Sommes-nous, sur ce point, suffisamment vigilants ?

Nous nous résignons à ce que le français soit de moins en moins utilisé dans le domaine des sciences. Croit-on vraiment qu'une langue qui n'est plus utile, utilisée, pour exprimer la création nouvelle, la découverte, la modernité, peut rester une langue à rayonnement mondial ?

C'est là qu'est le principal danger pour le statut du français, et non pas dans l'inclusion éventuelle dans notre langue de quelques mots d'origine anglaise. Le débat sur le protocole de Londres a montré que cette évidence est loin d'être toujours comprise.

Beaucoup de Français, surtout en situation de responsabilité, semblent se résigner au repli de l'usage du français sur la sphère privée. Et souvent est mis en avant le prétexte du coût des traductions. Oui, la traduction a un coût. Mais il n'est pas aussi élevé que l'on veut bien le dire. Et le recours à la traduction, avec l'apprentissage de langues étrangères, est la seule façon de permettre aux langues de s'exprimer sur tout et de favoriser entre les différentes aires linguistiques un véritable dialogue.

Accepter qu'une « langue internationale » plus ou moins appauvrie, un « sabir » devienne l'idiome commun est un terme du choix.
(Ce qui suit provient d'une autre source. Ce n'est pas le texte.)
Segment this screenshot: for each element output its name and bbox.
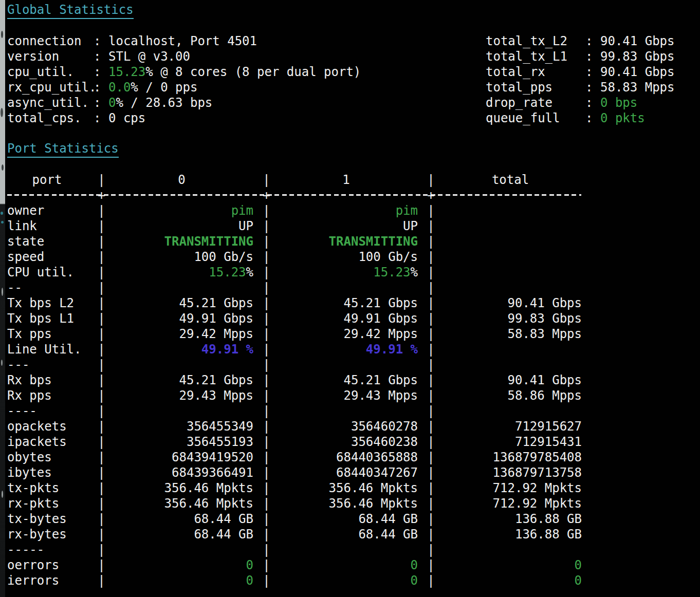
edge-smudge xyxy=(2,288,3,296)
column-pipe: | xyxy=(263,295,270,311)
global-stat-row: total_cps.:0 cps xyxy=(7,110,361,126)
column-pipe: | xyxy=(98,511,105,527)
table-cell: UP xyxy=(274,218,418,234)
port-statistics-title: Port Statistics xyxy=(7,141,119,158)
column-pipe: | xyxy=(98,249,105,265)
row-label: tx-bytes xyxy=(7,511,67,527)
table-cell: 0 xyxy=(110,557,253,573)
column-header: total xyxy=(439,172,582,188)
column-pipe: | xyxy=(427,450,435,465)
column-pipe: | xyxy=(98,234,105,249)
column-pipe: | xyxy=(263,480,270,496)
text-segment: 68.44 GB xyxy=(194,527,253,542)
text-segment: 68440347267 xyxy=(336,465,418,480)
edge-smudge xyxy=(1,212,3,215)
terminal-screen[interactable]: Global Statistics connection:localhost, … xyxy=(0,0,700,597)
text-segment: 0 pkts xyxy=(600,111,645,125)
text-segment: 68.44 GB xyxy=(358,527,418,542)
table-cell: 356455193 xyxy=(110,434,253,450)
table-cell: 68.44 GB xyxy=(110,511,253,527)
column-pipe: | xyxy=(263,434,270,450)
stat-value: 0 cps xyxy=(108,110,145,126)
column-pipe: | xyxy=(98,557,105,573)
row-label: -- xyxy=(7,280,22,295)
table-cell: 356460278 xyxy=(274,419,418,434)
text-segment: 99.83 Gbps xyxy=(508,311,582,326)
stat-value: localhost, Port 4501 xyxy=(108,33,257,49)
column-pipe: | xyxy=(427,388,435,403)
row-label: link xyxy=(7,218,37,234)
table-cell: TRANSMITTING xyxy=(274,234,418,249)
table-cell: 15.23% xyxy=(274,265,418,280)
row-label: rx-pkts xyxy=(7,496,59,511)
background-window-edge xyxy=(0,0,5,597)
row-label: Tx bps L1 xyxy=(7,311,74,326)
stat-value: 99.83 Gbps xyxy=(600,49,675,64)
table-cell: UP xyxy=(110,218,253,234)
column-pipe: | xyxy=(263,403,270,419)
table-cell: 0 xyxy=(439,573,582,588)
global-stat-row: rx_cpu_util.:0.0% / 0 pps xyxy=(7,80,361,95)
column-pipe: | xyxy=(427,249,435,265)
text-segment: 100 Gb/s xyxy=(358,250,418,264)
stat-label: cpu_util. xyxy=(7,64,94,80)
text-segment: 99.83 Gbps xyxy=(600,49,675,64)
column-pipe: | xyxy=(427,465,435,480)
edge-smudge xyxy=(2,491,3,498)
edge-smudge xyxy=(2,164,4,171)
column-pipe: | xyxy=(263,234,270,249)
text-segment: 15.23 xyxy=(108,65,145,79)
text-segment: 0 xyxy=(411,573,418,588)
stat-label: queue_full xyxy=(486,110,585,126)
column-pipe: | xyxy=(427,542,435,557)
text-segment: % @ 8 cores (8 per dual port) xyxy=(145,65,361,79)
table-cell: 68.44 GB xyxy=(274,511,418,527)
column-pipe: | xyxy=(427,480,435,496)
row-label: Tx bps L2 xyxy=(7,295,74,311)
edge-smudge xyxy=(1,360,3,366)
row-label: owner xyxy=(7,203,44,218)
text-segment: pim xyxy=(231,203,253,218)
global-stat-row: version:STL @ v3.00 xyxy=(7,49,361,64)
table-row: -----||| xyxy=(7,542,603,557)
text-segment: 136879785408 xyxy=(493,450,582,464)
table-cell: 356460238 xyxy=(274,434,418,450)
column-pipe: | xyxy=(263,511,270,527)
text-segment: 0.0 xyxy=(108,80,131,95)
column-pipe: | xyxy=(427,511,435,527)
column-pipe: | xyxy=(98,280,105,295)
table-cell: pim xyxy=(110,203,253,218)
separator-cross: + xyxy=(263,188,270,203)
global-stats-right-column: total_tx_L2:90.41 Gbpstotal_tx_L1:99.83 … xyxy=(486,33,675,126)
table-cell: 136.88 GB xyxy=(439,527,582,542)
global-stats-left-column: connection:localhost, Port 4501version:S… xyxy=(7,33,361,126)
column-pipe: | xyxy=(98,542,105,557)
table-cell: 68440347267 xyxy=(274,465,418,480)
table-cell: 29.42 Mpps xyxy=(274,326,418,342)
table-cell: 45.21 Gbps xyxy=(274,372,418,388)
stat-label: connection xyxy=(7,33,94,49)
text-segment: % / 0 pps xyxy=(131,80,197,95)
stat-value: 90.41 Gbps xyxy=(600,33,675,49)
stat-value: 90.41 Gbps xyxy=(600,64,675,80)
table-cell: 68439366491 xyxy=(110,465,253,480)
table-row: Tx bps L1|||49.91 Gbps49.91 Gbps99.83 Gb… xyxy=(7,311,603,326)
column-pipe: | xyxy=(98,172,105,188)
table-cell: 15.23% xyxy=(110,265,253,280)
text-segment: 136.88 GB xyxy=(515,527,582,542)
stat-value: STL @ v3.00 xyxy=(108,49,190,64)
table-cell: 356.46 Mpkts xyxy=(274,496,418,511)
stat-separator: : xyxy=(94,64,108,80)
table-cell: 0 xyxy=(274,557,418,573)
table-row: tx-bytes|||68.44 GB68.44 GB136.88 GB xyxy=(7,511,603,527)
table-cell: 712915431 xyxy=(439,434,582,450)
row-label: Rx bps xyxy=(7,372,52,388)
table-row: owner|||pimpim xyxy=(7,203,603,218)
stat-separator: : xyxy=(585,33,600,49)
stat-label: total_tx_L2 xyxy=(486,33,585,49)
global-stat-row: total_tx_L1:99.83 Gbps xyxy=(486,49,675,64)
stat-label: total_rx xyxy=(486,64,585,80)
column-pipe: | xyxy=(263,557,270,573)
stat-label: total_pps xyxy=(486,80,585,95)
column-pipe: | xyxy=(427,434,435,450)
Faire en sorte que nous vivions dans une société où l'on échange et où l'on se comprend en recourant aussi à la traduction est l'autre terme du choix.
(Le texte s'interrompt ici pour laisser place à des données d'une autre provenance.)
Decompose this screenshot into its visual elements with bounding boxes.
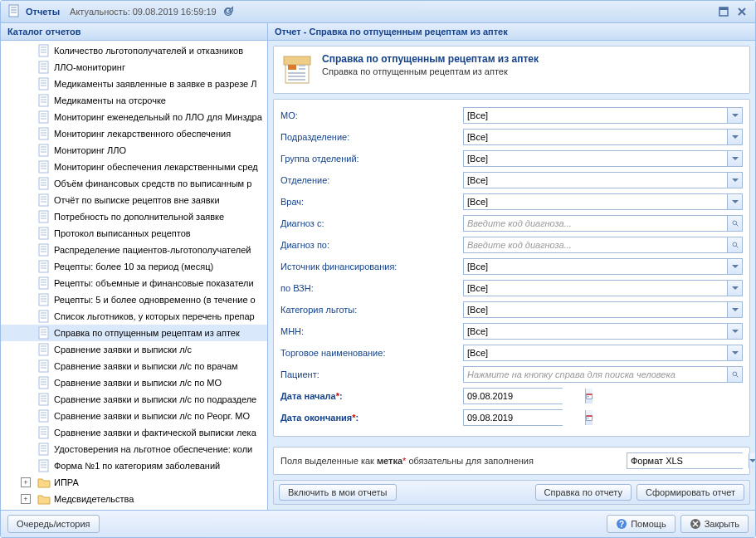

Parce que votre rapporteur pour avis aime et respecte le français, il aime et respecte toutes les langues, il fait donc le choix d'un monde qui traduit et c'est dans ce monde là que la Francophonie peut trouver sa raison d'être.

I. UN PÉRIMÈTRE BUDGÉTAIRE INADAPTÉ LIÉ À UNE CONCEPTION BIAISÉE DE LA FRANCOPHONIE

A. LA FRANCOPHONIE EN MIETTES : UNE DISPERSION DES CRÉDITS QUI NUIT À LA LISIBILITÉ DES POLITIQUES DE PROMOTION DE LA LANGUE FRANÇAISE

1. Des crédits dispersés

La francophonie est par essence une politique interministérielle, chaque ministère ayant le devoir, dans son secteur d'attribution, de promouvoir l'usage du français. De nombreux ministères consacrent au demeurant des crédits à la francophonie.

Pour autant, la politique publique de la francophonie a une cohérence et une unité qui rendent nécessaire la réunion des crédits dans un cadre budgétaire unique . Votre rapporteur pour avis ne peut donc se satisfaire de la situation actuelle dans laquelle prévaut une dispersion très grande des crédits dédiés à la francophonie.

A tout le moins un document de politique transversale relatif à la francophonie devrait être publié annuellement.

Votre rapporteur pour avis déplore à cet égard que les réponses aux questions parlementaires relatives à l'analyse globale des crédits de la francophonie soient partielles et peu actualisées.